Privatizar, desregular y abrir la economía, cuidando los equilibrios macroeconómicos (monetarios y fiscales), fue la consigna. Ante cualquier riesgo, redoblar el ajuste, aunque sea recesivo y destruya empleos. Por debajo de este esquema, tender una red crediticia de seguridad que permita eventualmente sostener la convertibilidad ante un ataque especulativo. La fórmula fue perfeccionada después de soportar el efecto tequila, y ahora vuelve a resistir la embestida. Pero, ¿para qué aguanta esta vez la Argentina? Si el mundo para el cual se diseñó esta política no existirá más, ¿qué haremos los argentinos tocando nuestra parte de una sinfonía que nadie más va a interpretar?
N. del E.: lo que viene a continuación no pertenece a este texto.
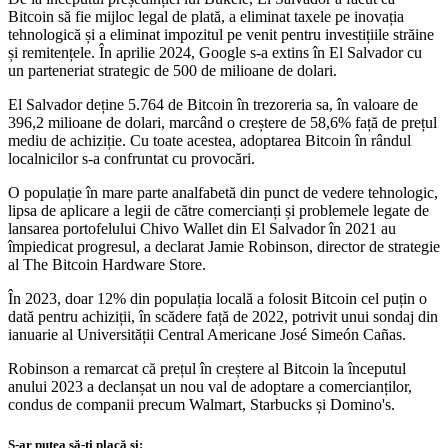
Bitcoin să fie mijloc legal de plată, a eliminat taxele pe inovația
tehnologică și a eliminat impozitul pe venit pentru investițiile străine
și remitențele. În aprilie 2024, Google s-a extins în El Salvador cu
un parteneriat strategic de 500 de milioane de dolari.
El Salvador deține 5.764 de Bitcoin în trezoreria sa, în valoare de
396,2 milioane de dolari, marcând o creștere de 58,6% față de prețul
mediu de achiziție. Cu toate acestea, adoptarea Bitcoin în rândul
localnicilor s-a confruntat cu provocări.
O populație în mare parte analfabetă din punct de vedere tehnologic,
lipsa de aplicare a legii de către comercianți și problemele legate de
lansarea portofelului Chivo Wallet din El Salvador în 2021 au
împiedicat progresul, a declarat Jamie Robinson, director de strategie
al The Bitcoin Hardware Store.
În 2023, doar 12% din populația locală a folosit Bitcoin cel puțin o
dată pentru achiziții, în scădere față de 2022, potrivit unui sondaj din
ianuarie al Universității Central Americane José Simeón Cañas.
Robinson a remarcat că prețul în creștere al Bitcoin la începutul
anului 2023 a declanșat un nou val de adoptare a comercianților,
condus de companii precum Walmart, Starbucks și Domino's.
S-ar putea să-ți placă și: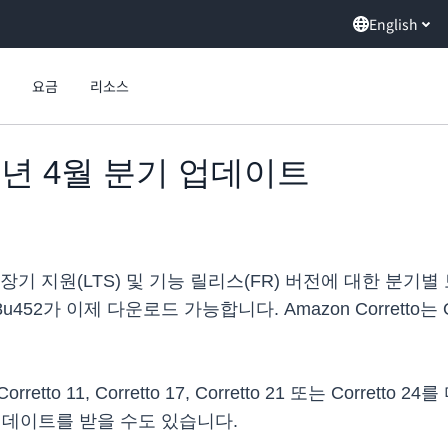
English
요금
리소스
2025년 4월 분기 업데이트
retto 장기 지원(LTS) 및 기능 릴리스(FR) 버전에 대한
, 11.0.27, 8u452가 이제 다운로드 가능합니다. Amazon Co
orretto 11, Corretto 17, Corretto 21 또는 Corrett
 업데이트를 받을 수도 있습니다.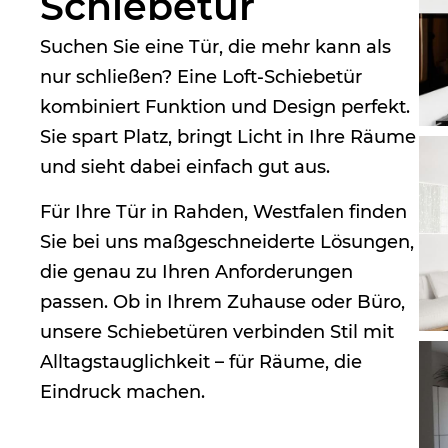
Schiebetür
Suchen Sie eine Tür, die mehr kann als
nur schließen? Eine Loft-Schiebetür
kombiniert Funktion und Design perfekt.
Sie spart Platz, bringt Licht in Ihre Räume
und sieht dabei einfach gut aus.
Für Ihre Tür in Rahden, Westfalen finden
Sie bei uns maßgeschneiderte Lösungen,
die genau zu Ihren Anforderungen
passen. Ob in Ihrem Zuhause oder Büro,
unsere Schiebetüren verbinden Stil mit
Alltagstauglichkeit – für Räume, die
Eindruck machen.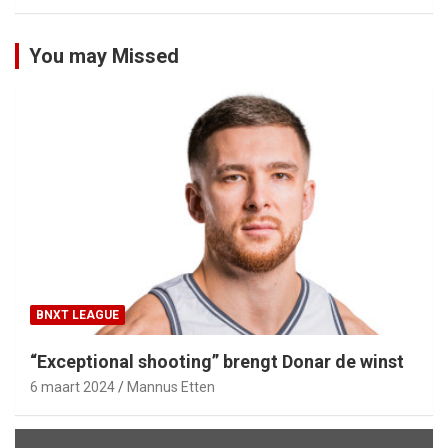
You may Missed
BNXT LEAGUE
“Exceptional shooting” brengt Donar de winst
6 maart 2024
Mannus Etten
(Apunte al margen: el célebre Jeffrey Sachs, de Harvard, llenó recientemente tres páginas de The Economist con una propuesta de convocar un G-16, grupo donde además de los países económicamente más grandes estén también ocho representantes del mundo en desarrollo. Cuatro infaltables entre éstos serían, para Sachs, Brasil, India, Sudcorea y Sudáfrica. Pero también propone la inclusión de “países democráticos más pequeños que gozan de sobreproporcional credibilidad en el mundo, como Chile y Costa Rica”. A la Argentina no la considera, quizá porque no reúne a su criterio ni el tamaño ni la credibilidad que justifiquen su inclusión.)
Mientras algunos países emergentes se bajan de la calesita, en los países centrales se discute el futuro en función de los intereses en juego. Todavía no se rinden quienes defienden el mismo paradigma neoliberal-globalizado, asegurando que la crisis estalló porque la red deseguridad estaba agujereada. La solución es darle recursos muy superiores al Fondo Monetario para que ayude a los países en las emergencias y mejorar los sistemas de alarma. Pero esto implica una fuerte decisión política en Estados Unidos y las otras potencias, porque deberían utilizar recursos fiscales, tomados de sus contribuyentes, para otorgarles un seguro gratuito a los inversores que asuman riesgos en el mundo emergente.
La lógica es incontestable: si mañana el FMI o cualquier otro organismo pudiera garantizar el salvataje de todo país amenazado de quiebra, desaparecería el pánico y cesaría el actual boicot general de los inversores a la periferia. ¿Pero cuáles serían las leyes del riesgo capitalista en un mundo así, y qué dimensión deberían tener los fondos de rescate para resultar creíbles frente a los fabulosos movimientos de capital privado entre el centro y la periferia? Si para auxiliar a sólo dos países, como México y Corea del Sur, fueron necesarios (e insuficientes en el segundo caso) casi 110 mil millones de dólares, ¿cuánto demandaría una red universal?
Lo que por ahora está claro es que el estímulo intelectual para este debate sobre el futuro del capitalismo surgió por la extensión de la crisis a Estados Unidos (una economía cuyo déficit comercial puede acercarse este año a los 160 mil millones de dólares), y no por las devastadoras consecuencias económicas y sociales en los países que, durante la euforia globalizadora, pasaron a denominarse emergentes. Mientras algunas naciones periféricas eligen abrirse del juego, las fuentes del capital discuten cómo rescatar lo que les conviene del modelo. Lo que no llega a escucharse es la discusión del asunto en un país acosado como la Argentina.